Sabtu, 13 September 2008

Fredric Brown... California writer?

In case you missed it, Ed Gorman shared some cool news in the comment section from Monday's "Opening Shots" post: there's going to be a new, limited edition of Fredric Brown's carnival noir, Madball. I own a Gold Medal edition of Madball, but I'm afraid to read it, because one false move and the thing will crumble.

This news sent me back to Jack Seabrook's Martians and Misplaced Clues, which is an excellent survey of Brown's work. I was suprised to learn that Brown wrote Madball in Venice, California, along with another mystery novel, The Deep End, and the novelette version of "The Wench is Dead." (A year later, he'd write one of my favorite crime novels, His Name Was Death, in El Segundo.)

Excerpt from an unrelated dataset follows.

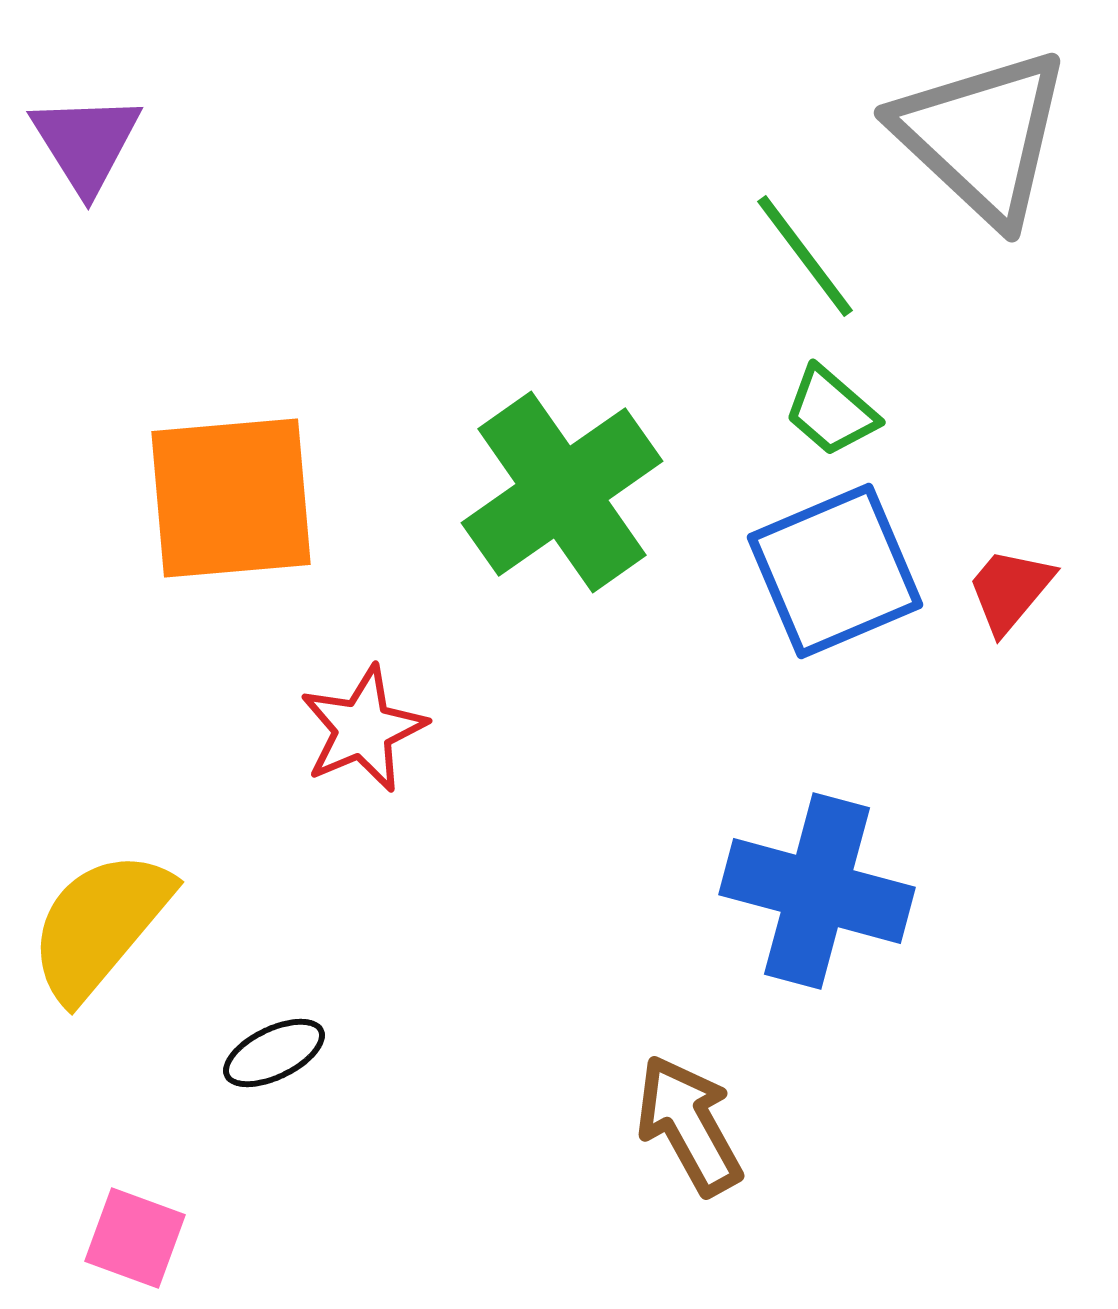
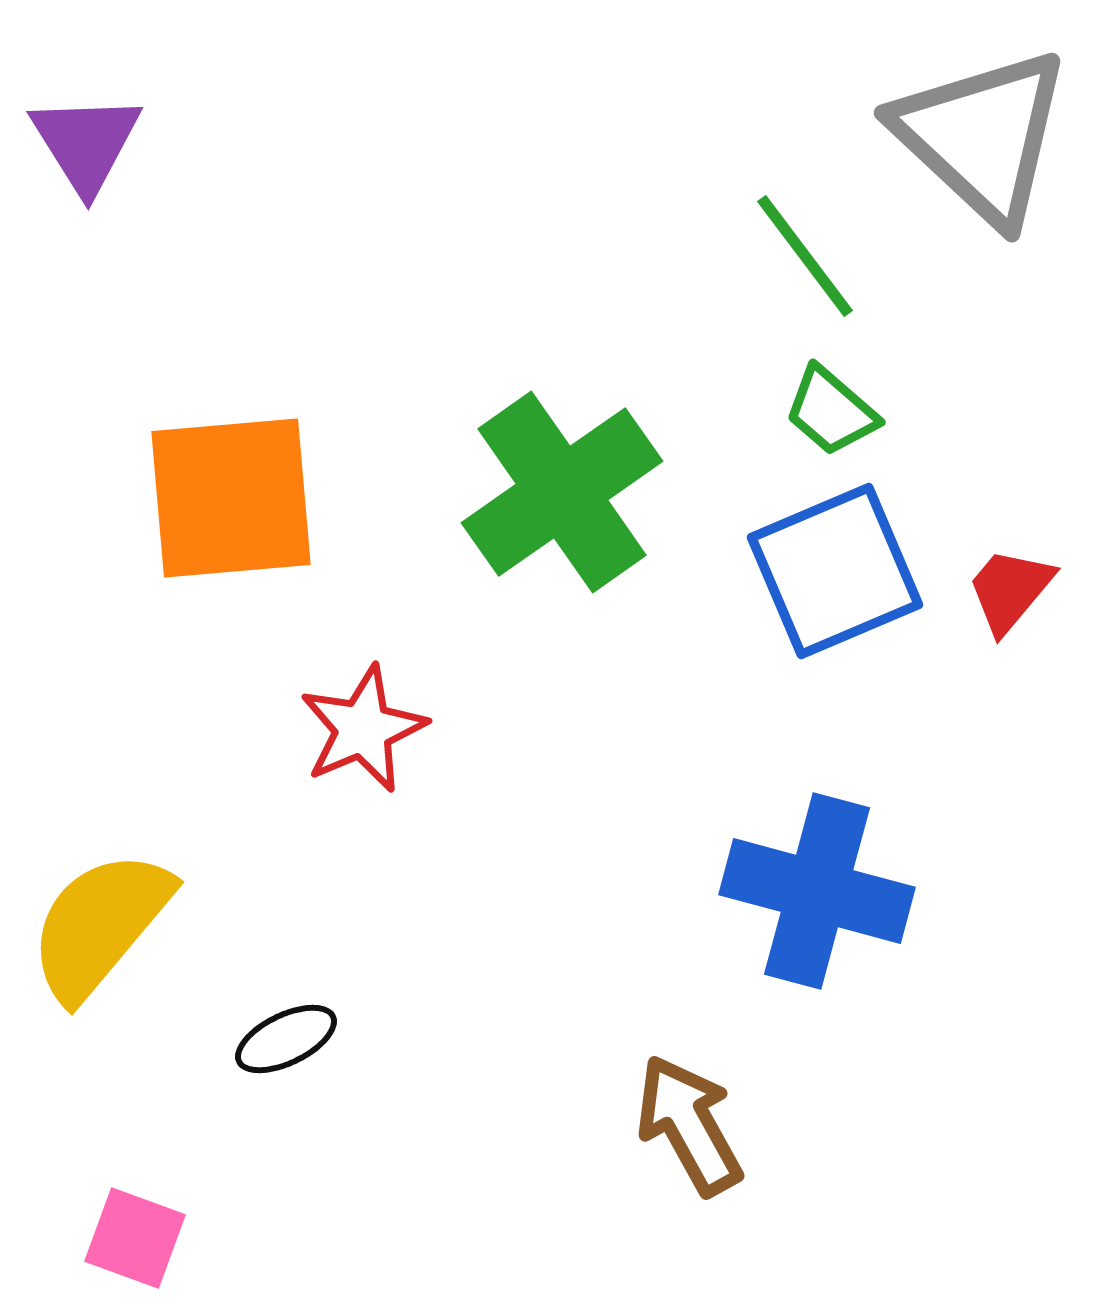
black ellipse: moved 12 px right, 14 px up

For some reason, I always considered Brown a Milwaukee/Chicago/Taos/Tucson writer (with some early years in NYC). I totally forgot about the two and a half years he spent in California. The Venice thing was interesting to me, because I've spent quite a bit of time there over the summer, and even went as far as walking around the neighborhood, looking for Ray Bradbury's old address (no luck; the house was long gone).

Does anybody out there know where Brown lived while in Venice? (Or El Segundo, for that matter?) According to Seabrook, Brown and his wife Beth moved to a small house in Venice "with a goldfish pond and a large yard" in January 1952. They eventually left Southern California and moved to Tucson, Arizona in June 1954 because of Brown's severe allergies. I'd love to track down either place the next time I'm out there.

And in honor of Brown, I'm going to post a bunch of my favorite Brown opening lines for this Monday's "Opening Shots." Check back then.